Yeah, being a foster kid really isn't easy. All I can say is thank goodness for sunny days at the park, when a kid can just be a kid - foster or otherwise - running around, jumping off the swings and playing in the sand with other kids.


Friday, March 9, 2012

Thirty Days and We're Still Standing

Post-bath flotsam and jetsam - just one of the many signs of how much my life has changed in the last 30 days

Somebody recently asked my son how he was adapting to suddenly having three little siblings. "The kids are fine." I heard him say. "It is the never-ending cleaning up that is killing me." Boy, did he ever hit the nail on the head with that statement! From the time I wake up, to the time I go to bed at night, it seems I, too, am constantly wiping up, picking up, or sweeping up after the hurricane of destruction that little kids create.

Every day brings new attempts to try to convince certain small people to put things where they belong instead of throwing them on the floor. It has been an uphill battle, I must say. Just this morning I had to repeat "Go put your dirty clothes in the hamper" at least five times to the same child. After she left for school I realized she had picked the clothes up off the living room floor and thrown them on her bedroom floor instead. Not exactly what I was going for.

Twice this week the girls have allowed the baby to eat something inappropriate while I was in the shower. On Tuesday it was lip gloss. Today it was a hot pink magic marker. We have a chart on the fridge for measuring each girl's adherence to the house rules.

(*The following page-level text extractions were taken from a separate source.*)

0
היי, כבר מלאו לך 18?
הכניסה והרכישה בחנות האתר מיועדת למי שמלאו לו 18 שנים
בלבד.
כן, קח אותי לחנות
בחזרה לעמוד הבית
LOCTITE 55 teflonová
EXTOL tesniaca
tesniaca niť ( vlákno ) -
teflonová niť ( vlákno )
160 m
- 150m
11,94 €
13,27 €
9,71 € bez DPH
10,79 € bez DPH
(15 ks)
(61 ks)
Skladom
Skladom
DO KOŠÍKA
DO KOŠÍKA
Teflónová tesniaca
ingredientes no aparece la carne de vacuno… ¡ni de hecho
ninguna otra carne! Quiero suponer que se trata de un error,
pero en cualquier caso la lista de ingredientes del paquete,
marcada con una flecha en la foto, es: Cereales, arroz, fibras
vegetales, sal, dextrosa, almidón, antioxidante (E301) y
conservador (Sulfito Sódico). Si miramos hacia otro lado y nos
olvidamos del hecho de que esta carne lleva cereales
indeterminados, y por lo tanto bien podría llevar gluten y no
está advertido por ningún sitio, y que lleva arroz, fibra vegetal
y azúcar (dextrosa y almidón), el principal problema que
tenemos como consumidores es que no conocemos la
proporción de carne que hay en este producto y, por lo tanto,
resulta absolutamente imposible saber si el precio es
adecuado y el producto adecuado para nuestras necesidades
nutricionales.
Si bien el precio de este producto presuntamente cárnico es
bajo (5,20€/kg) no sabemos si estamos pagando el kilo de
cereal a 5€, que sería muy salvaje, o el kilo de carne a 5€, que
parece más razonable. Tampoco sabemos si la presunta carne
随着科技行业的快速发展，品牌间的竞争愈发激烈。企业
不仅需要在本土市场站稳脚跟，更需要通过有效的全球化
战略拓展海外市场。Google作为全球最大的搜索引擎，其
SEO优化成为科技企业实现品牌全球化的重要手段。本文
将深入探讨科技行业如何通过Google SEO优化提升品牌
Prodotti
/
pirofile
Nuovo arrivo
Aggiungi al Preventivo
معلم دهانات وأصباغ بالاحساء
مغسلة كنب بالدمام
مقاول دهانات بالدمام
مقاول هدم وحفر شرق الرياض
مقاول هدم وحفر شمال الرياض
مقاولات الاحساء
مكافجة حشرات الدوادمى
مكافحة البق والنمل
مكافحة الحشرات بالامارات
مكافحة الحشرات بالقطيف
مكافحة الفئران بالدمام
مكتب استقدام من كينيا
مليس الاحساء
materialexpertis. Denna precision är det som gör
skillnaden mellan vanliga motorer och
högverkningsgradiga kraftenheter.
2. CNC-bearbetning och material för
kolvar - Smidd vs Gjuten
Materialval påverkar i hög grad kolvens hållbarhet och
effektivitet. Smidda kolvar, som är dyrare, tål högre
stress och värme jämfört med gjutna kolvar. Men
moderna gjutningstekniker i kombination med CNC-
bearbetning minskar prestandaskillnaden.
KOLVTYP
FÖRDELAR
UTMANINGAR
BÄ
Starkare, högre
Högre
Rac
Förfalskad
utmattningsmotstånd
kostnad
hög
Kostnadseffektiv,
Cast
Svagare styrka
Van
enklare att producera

The penalty for non-compliance is no dessert that night. They did great the last couple of days, but today dessert was off the table before they even left for school.

As draining as caring for three little kids can be, there are moments of incredible sweetness, too. Every single day both girls come home from school with pictures, cards and crafts they made for me or for big brother Evan. When Evan was sick with a stomach bug this week, Princess Jasmine even wrote him a get well song.

These are the moments that make up for the constant cleaning and all the little daily frustrations. Seeing the kids flourish and knowing they're happy here, or as happy as they can be while missing their mom and dad, is what keeps us going.

Yeah, I think maybe we're not doing so bad for only thirty days into this thing.